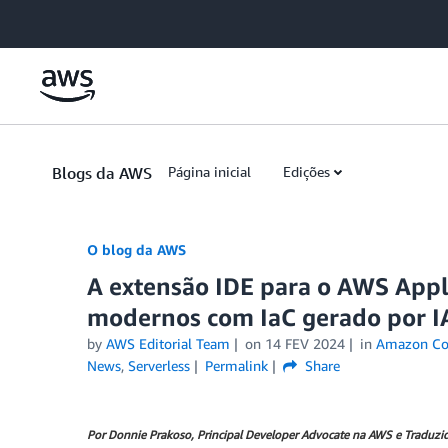
Skip to Main Content
Blogs da AWS
Página inicial
Edições
O blog da AWS
A extensão IDE para o AWS Appl
modernos com IaC gerado por I
by
AWS Editorial Team
on
14 FEV 2024
in
Amazon Co
News
,
Serverless
Permalink
Share
Por Donnie Prakoso, Principal Developer Advocate na AWS e Traduzid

····················

- [Work to be completed] Print every line of the listing exactly, please, and leave the images out.

- [Exercise response]
Skip to Main Content
Blogs da AWS
Página inicial
Edições
O blog da AWS
A extensão IDE para o AWS Appl
modernos com IaC gerado por I
by
AWS Editorial Team
on
14 FEV 2024
in
Amazon Co
News
,
Serverless
Permalink
Share
Por Donnie Prakoso, Principal Developer Advocate na AWS e Traduzid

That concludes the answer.